Member of the Colorado Senate from the 9th district
- In office January 1987 – January 1995
- Preceded by: Joel Hefley
- Succeeded by: Charles R. Duke

Member of the Colorado House of Representatives from the 18th district
- In office January 1983 – January 1987
- Preceded by: Frank H. Randall Jr.
- Succeeded by: Thomas W. Ratterree

Personal details
- Born: Michael Conrad Bird
- Party: Republican
- Spouse: Ursula Steinhoff
- Education: Western Maryland College University of Colorado Boulder (PhD)

= Michael Bird (politician) =

American politician

Michael Conrad Bird is an economics lecturer, and was a Republican member of the Colorado State Senate from 1987 to 1995.

Bird graduated from Western Maryland College in 1961, and gained his Ph.D. from the University of Colorado Boulder. He joined Colorado College in 1968, and was a Fulbright Lecturer in Mexico in 1966 through 1968, and Peru in 1971.

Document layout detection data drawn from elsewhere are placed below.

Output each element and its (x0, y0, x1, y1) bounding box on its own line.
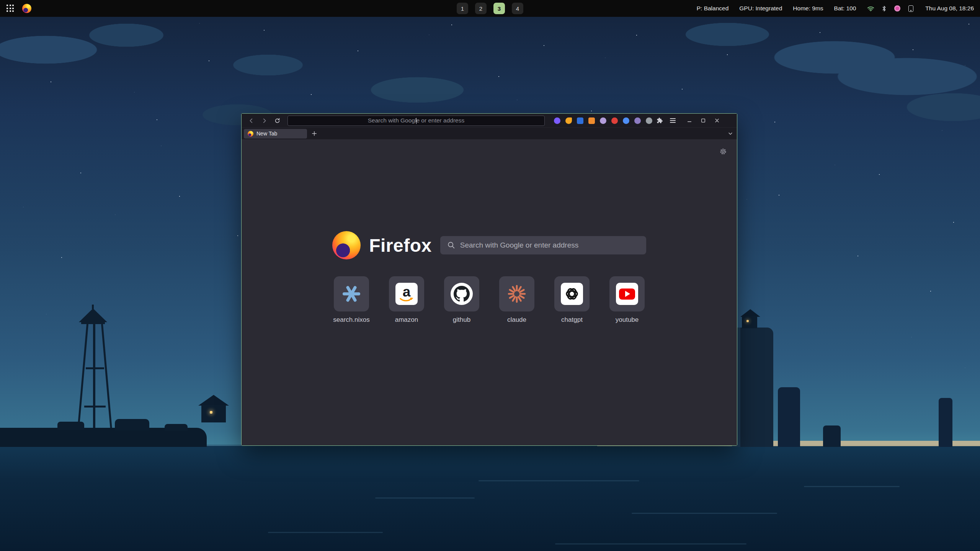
ocean-reflection (632, 513, 777, 514)
shortcut-claude[interactable]: claude (499, 276, 534, 324)
firefox-launcher-icon[interactable] (22, 4, 31, 13)
shortcut-search-nixos[interactable]: search.nixos (334, 276, 369, 324)
tablet-icon[interactable] (907, 5, 915, 12)
gpu-status: GPU: Integrated (739, 5, 782, 12)
shortcut-label: github (453, 316, 470, 324)
extension-orange-crescent-icon[interactable] (565, 117, 572, 124)
ocean-reflection (479, 480, 639, 481)
youtube-icon (616, 283, 638, 305)
workspace-1[interactable]: 1 (457, 3, 468, 14)
system-tray (867, 5, 915, 12)
youtube-play-icon (625, 291, 630, 297)
extension-purple-icon[interactable] (554, 117, 560, 124)
tab-label: New Tab (256, 130, 277, 137)
extension-blue-icon[interactable] (577, 117, 583, 124)
bluetooth-icon[interactable] (880, 5, 888, 12)
maximize-button[interactable] (699, 116, 707, 125)
extension-red-icon[interactable] (611, 117, 618, 124)
firefox-brand-row: Firefox (242, 231, 737, 259)
extension-gray-icon[interactable] (646, 117, 652, 124)
ocean-reflection (804, 486, 900, 487)
shortcut-label: amazon (395, 316, 418, 324)
claude-starburst-icon (508, 285, 526, 303)
rock (115, 419, 149, 430)
watchtower-brace (84, 406, 106, 408)
search-icon (447, 241, 456, 249)
battery-status: Bat: 100 (834, 5, 856, 12)
watchtower-spire (92, 305, 94, 309)
workspace-switcher: 1 2 3 4 (457, 3, 523, 14)
shortcut-label: claude (507, 316, 526, 324)
extension-skyblue-icon[interactable] (623, 117, 629, 124)
cabin-window-light (746, 320, 749, 322)
watchtower-brace (86, 367, 104, 369)
shortcut-label: youtube (616, 316, 639, 324)
close-button[interactable] (713, 116, 721, 125)
shortcut-github[interactable]: github (444, 276, 479, 324)
hut-roof (198, 395, 229, 406)
ocean-reflection (375, 497, 475, 499)
openai-knot-icon (561, 283, 583, 305)
rock (57, 422, 84, 430)
watchtower-roof (79, 308, 107, 322)
firefox-window: New Tab Firefox (241, 113, 737, 446)
extension-violet-icon[interactable] (634, 117, 641, 124)
reload-button[interactable] (271, 115, 283, 126)
watchtower-platform (81, 321, 105, 324)
text-caret (416, 118, 416, 124)
latency-status: Home: 9ms (793, 5, 823, 12)
newtab-search-input[interactable] (460, 241, 639, 249)
rock (939, 398, 952, 447)
back-button[interactable] (245, 115, 257, 126)
personalize-gear-icon[interactable] (719, 148, 727, 157)
window-controls (685, 116, 721, 125)
url-bar[interactable] (287, 116, 545, 126)
new-tab-button[interactable] (309, 129, 319, 139)
shortcut-label: search.nixos (333, 316, 369, 324)
firefox-favicon (248, 131, 253, 137)
hut-window-light (210, 411, 212, 414)
extensions-puzzle-icon[interactable] (654, 115, 665, 126)
navigation-toolbar (242, 114, 737, 127)
wifi-icon[interactable] (867, 5, 874, 12)
firefox-logo (332, 231, 361, 259)
status-bar: 1 2 3 4 P: Balanced GPU: Integrated Home… (0, 0, 980, 17)
nixos-snowflake-icon (342, 285, 361, 303)
hut-body (201, 405, 226, 422)
rock (778, 387, 800, 447)
menu-hamburger-icon[interactable] (667, 115, 678, 126)
shortcut-amazon[interactable]: a amazon (389, 276, 424, 324)
extension-amber-icon[interactable] (588, 117, 595, 124)
power-profile-status: P: Balanced (697, 5, 729, 12)
github-octocat-icon (451, 283, 473, 305)
extension-lavender-icon[interactable] (600, 117, 606, 124)
workspace-2[interactable]: 2 (475, 3, 487, 14)
rock (823, 425, 841, 447)
tab-list-chevron-icon[interactable] (728, 128, 733, 139)
workspace-4[interactable]: 4 (512, 3, 523, 14)
cliff-cabin-roof (740, 309, 760, 317)
ocean-reflection (555, 543, 746, 544)
shortcut-chatgpt[interactable]: chatgpt (554, 276, 590, 324)
clock[interactable]: Thu Aug 08, 18:26 (925, 5, 974, 12)
minimize-button[interactable] (685, 116, 694, 125)
shortcut-youtube[interactable]: youtube (609, 276, 645, 324)
tab-bar: New Tab (242, 127, 737, 139)
rock (165, 424, 188, 431)
app-launcher-grid-icon[interactable] (6, 4, 15, 13)
tab-new-tab[interactable]: New Tab (244, 129, 307, 139)
extension-icons (554, 117, 652, 124)
shortcut-label: chatgpt (561, 316, 583, 324)
watchtower-pole (93, 324, 95, 437)
cliff-cabin (742, 316, 757, 328)
newtab-search-bar[interactable] (440, 236, 646, 254)
firefox-wordmark: Firefox (369, 235, 432, 256)
pink-indicator-icon[interactable] (893, 5, 901, 12)
amazon-icon: a (395, 283, 418, 305)
desktop: 1 2 3 4 P: Balanced GPU: Integrated Home… (0, 0, 980, 551)
workspace-3-active[interactable]: 3 (493, 3, 505, 14)
shortcuts-row: search.nixos a amazon (242, 276, 737, 324)
new-tab-page: Firefox search.nixos (242, 139, 737, 445)
forward-button[interactable] (258, 115, 270, 126)
ocean-reflection (268, 532, 383, 533)
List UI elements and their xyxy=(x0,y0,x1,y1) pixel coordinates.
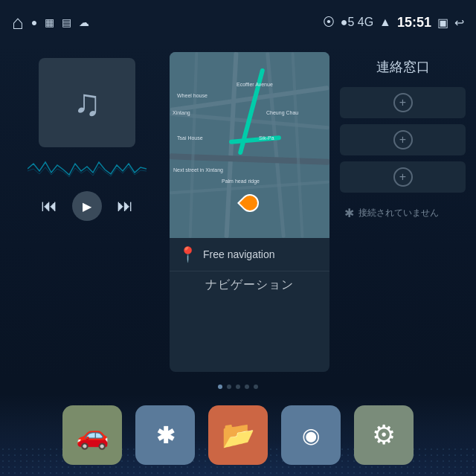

In 1973 Bird and fellow Colorado College Professor Fred Sondermann were elected to city council of Colorado Springs on a "Sensible Growth" ticket. Bird went on to become a Colorado state representative in 1983 and state senator in 1987.

After a failed bid to become Governor of Colorado in 1993, losing out to businessman Bruce Benson in the GOP due to his superior financial resources, and being time barred to extend his stay in the Senate in 1994, he returned to the world of education as a lecturer at Colorado College.

In 2004, Bird became Professor Emeritus of Economics at Colorado College, a position he still holds.

Bird is married to Ursula Steinhoff-Bird, the daughter of World War II Luftwaffe ace and former North Atlantic Treaty Organization military commander, Johannes Steinhoff.